Dipanjan was my classmate. His brother played in a band, and as a result he had an enviable music collection. This was a time when music stores in Calcutta mostly stocked two kinds of albums: recent releases, and much older music (Frank Sinatra, Doris Day, Nat King Cole). Dipanjan lent me the first Beatles album I ever listened to (Rubber Soul – to this day my favourite Beatles album) and introduced me to many of my favourite artists and bands.
I would only keep a cassette for three or four days before returning it and borrowing another. In that time, I had to decide which songs, if any, I wanted to record and keep. Blank cassettes were cheaper than pre-recorded cassettes but still fairly expensive, so only a few albums got the honour of being recorded in their entirety. Mostly, I made mixtapes, and for some of the mixtapes, I made album covers. My father recently scanned two of them for me.

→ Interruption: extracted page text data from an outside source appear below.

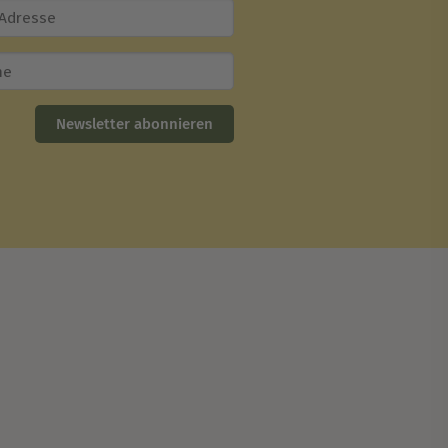
Newsletter abonnieren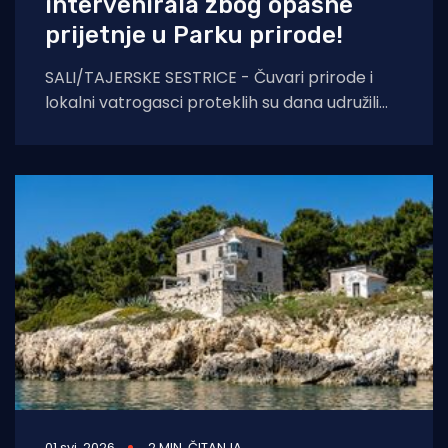
intervenirala zbog opasne
prijetnje u Parku prirode!
SALI/TAJERSKE SESTRICE - Čuvari prirode i
lokalni vatrogasci proteklih su dana udružili
snage u borbi za očuvanje autohtonog
ekosustava Parka
01 svi. 2026
2 MIN. ČITANJA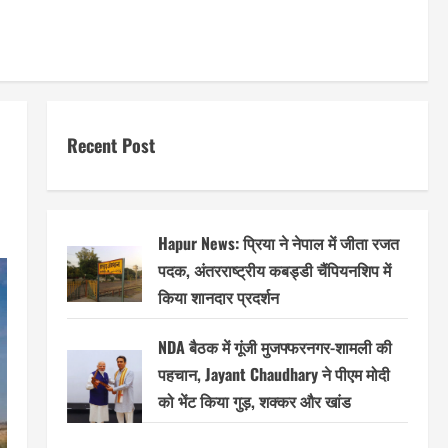
Recent Post
Hapur News: प्रिया ने नेपाल में जीता रजत
पदक, अंतरराष्ट्रीय कबड्डी चैंपियनशिप में
किया शानदार प्रदर्शन
NDA बैठक में गूंजी मुजफ्फरनगर-शामली की
पहचान, Jayant Chaudhary ने पीएम मोदी
को भेंट किया गुड़, शक्कर और खांड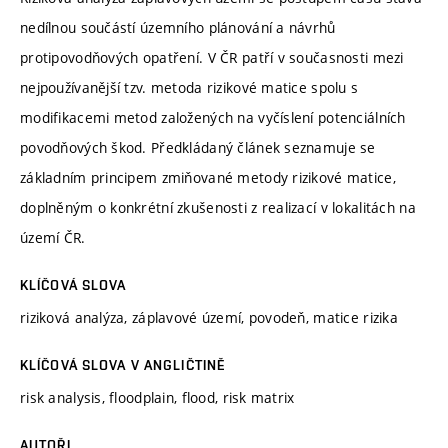
nedílnou součástí územního plánování a návrhů
protipovodňových opatření. V ČR patří v současnosti mezi
nejpoužívanější tzv. metoda rizikové matice spolu s
modifikacemi metod založených na vyčíslení potenciálních
povodňových škod. Předkládaný článek seznamuje se
základním principem zmiňované metody rizikové matice,
doplněným o konkrétní zkušenosti z realizací v lokalitách na
území ČR.
KLÍČOVÁ SLOVA
riziková analýza, záplavové území, povodeň, matice rizika
KLÍČOVÁ SLOVA V ANGLIČTINĚ
risk analysis, floodplain, flood, risk matrix
AUTOŘI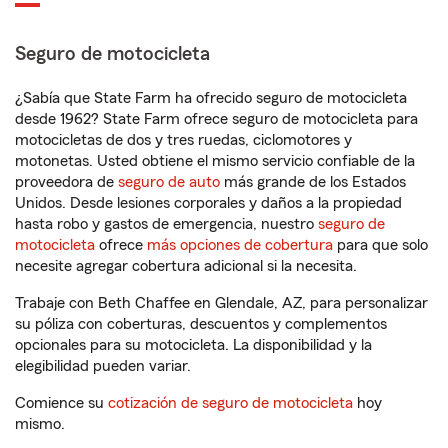
Seguro de motocicleta
¿Sabía que State Farm ha ofrecido seguro de motocicleta
desde 1962? State Farm ofrece seguro de motocicleta para
motocicletas de dos y tres ruedas, ciclomotores y
motonetas. Usted obtiene el mismo servicio confiable de la
proveedora de
seguro de auto
más grande de los Estados
Unidos. Desde lesiones corporales y daños a la propiedad
hasta robo y gastos de emergencia, nuestro
seguro de
motocicleta
ofrece
más opciones de cobertura
para que solo
necesite agregar cobertura adicional si la necesita.
Trabaje con Beth Chaffee en Glendale, AZ, para personalizar
su póliza con coberturas, descuentos y complementos
opcionales para su motocicleta. La disponibilidad y la
elegibilidad pueden variar.
Comience su
cotización de seguro de motocicleta
hoy
mismo.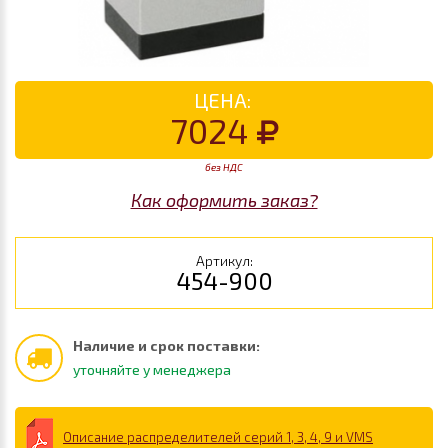
ЦЕНА:
7024
без НДС
Как оформить заказ?
Артикул:
454-900
Наличие и срок поставки:
уточняйте у менеджера
Описание распределителей серий 1, 3, 4, 9 и VMS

I was 13 or 14 when I made the first one. We were studying metamorphic rocks in Geography, and I thought I had made an exceptionally clever pun. The Gothic watercolour drawing might suggest a heavy metal mixtape, but I only went for that look because I thought listening to heavy metal was cool. In reality, the album is filled with the Beatles, Pink Floyd and Bon Jovi. The second, made a year or two later, was named after a Pink Floyd song.
While I was still in my wannabe metalhead phase, I heard the phrase acid rock somewhere and assumed it was a particularly extreme version of hard rock. Accordingly, I asked Dipanjan if he had any acid rock albums, and Dipanjan, in his infinite wisdom, gave me The Worst of Jefferson Airplane. The album name and cover did nothing to dispel my illusions about acid rock, but when I put it on, it was all folksy ballads and gentle psychedelia. I loved it. The Worst of Jefferson Airplane is one of the albums I recorded in its entirety.